2) because of the above and the possibility of Satoshi bitcoin client crashing mid-append, there is a possibility that those files contain partially-written blocks. There will be a header and at least portion of the transaction part written, but not all the way to the end.

3) blkindex.dat is just an index, nothing more. Currently it is in BerkeleyDB but there's a planned switch to LevelDB. None of this matters for your parser because the actual block chain will stay being stored in the above described simple format.

4) If you are trying to write your parser in C++ I suggest first looking into the parser written by the user znort987.

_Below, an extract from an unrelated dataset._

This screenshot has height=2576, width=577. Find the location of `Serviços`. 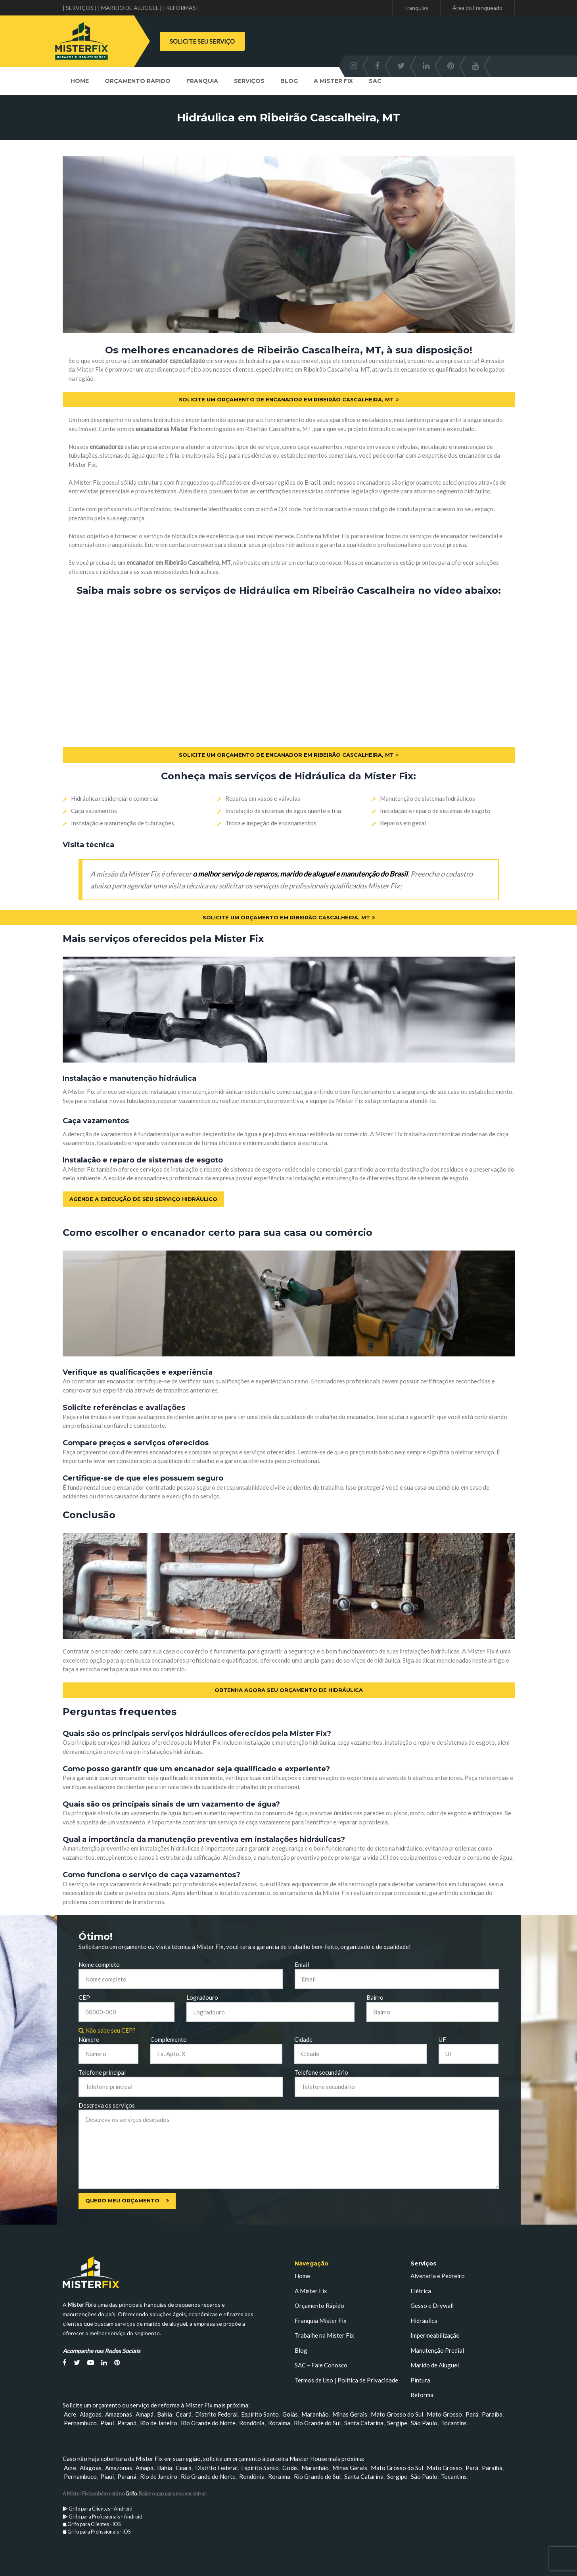

Serviços is located at coordinates (249, 80).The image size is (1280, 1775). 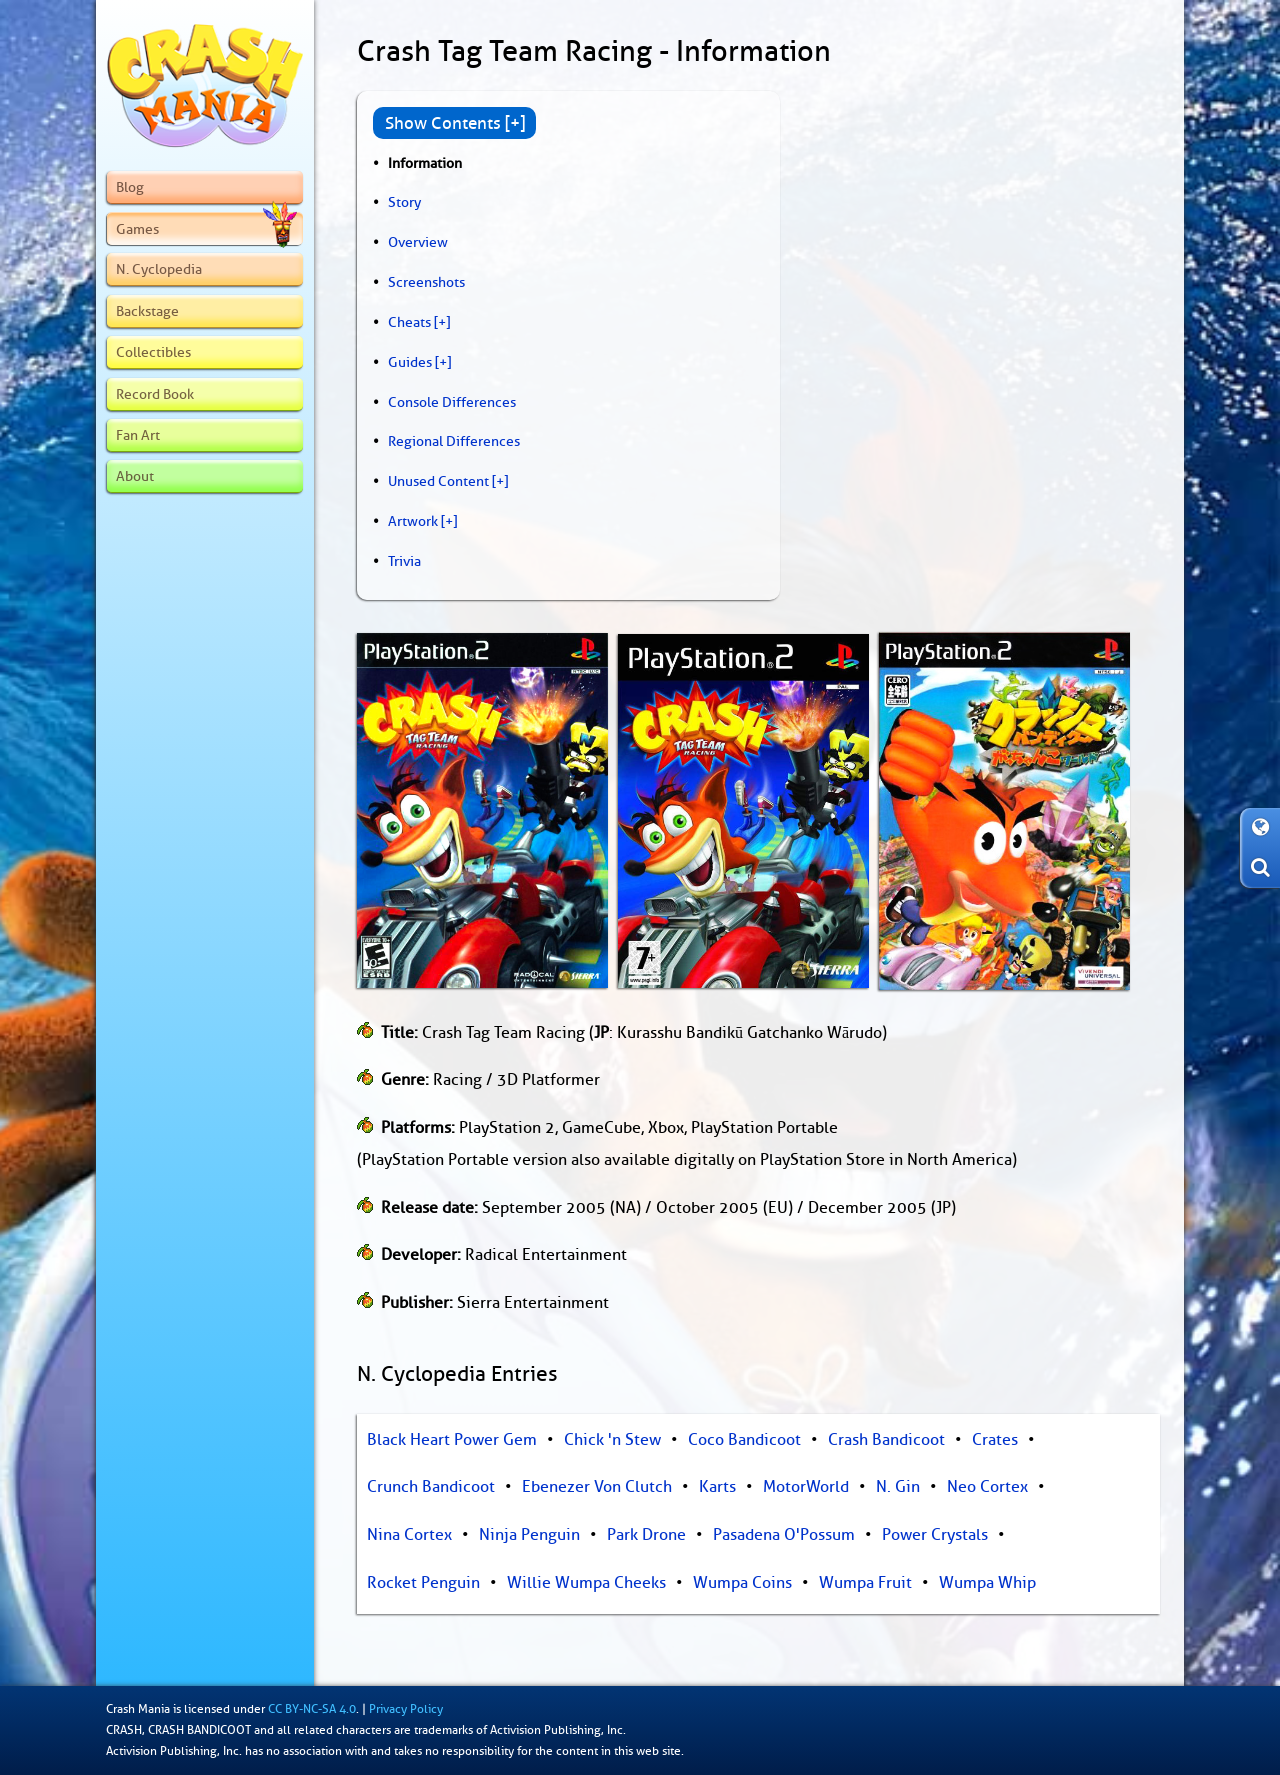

https://bitcointalk.org/index.php?topic=88584.0


Title: Re: specification of blockchain format
Post by: maaku on August 18, 2012, 08:42:54 PM
This might help:

http://james.lab6.com/2012/01/12/bitcoin-285-bytes-that-changed-the-world/


Title: Re: specification of blockchain format
Post by: etotheipi on August 18, 2012, 08:52:11 PM
More specifically, each new block is appended to the blkXXXX.dat files as they are received.  Their format is pretty simple:


Quote
Magic Bytes (4 bytes)
BlockSize w/ header (4 bytes)
Raw Header (80 bytes)
Number of Tx, N (VAR_INT)
Raw Tx1
Raw Tx2
...
Raw TxN
Magic Bytes (4 bytes)
BlockSize w/ header (4 bytes)
Raw Header (80 bytes)
Number of Tx, N (VAR_INT)
Raw Tx1
Raw Tx2
...
Raw TxN
Magic Bytes (4 bytes)
BlockSize w/ header (4 bytes)
Raw Header (80 bytes)
Number of Tx, N (VAR_INT)
Raw Tx1
Raw Tx2
...
Raw TxN
...


Title: Re: specification of blockchain format
Post by: bullioner on August 19, 2012, 03:01:30 PM
More specifically, each new block is appended to the blkXXXX.dat files as they are received.  Their format is pretty simple:


Quote
Magic Bytes (4 bytes)
BlockSize w/ header (4 bytes)
Raw Header (80 bytes)
Number of Tx, N (VAR_INT)
Raw Tx1
Raw Tx2
...
Raw TxN
Magic Bytes (4 bytes)
BlockSize w/ header (4 bytes)
Raw Header (80 bytes)
Number of Tx, N (VAR_INT)
Raw Tx1
Raw Tx2
...
Raw TxN
Magic Bytes (4 bytes)
BlockSize w/ header (4 bytes)
Raw Header (80 bytes)
Number of Tx, N (VAR_INT)
Raw Tx1
Raw Tx2
...
Raw TxN
...

That's what I was after, thanks.  Based on https://en.bitcoin.it/wiki/Protocol_specification#block I could see that it was almost a concatenation of block data structures.  But the first 8 bytes before each block in the file were a mystery to me, and I had been discarding them.  The magic bytes plus blocksize now accounts for that.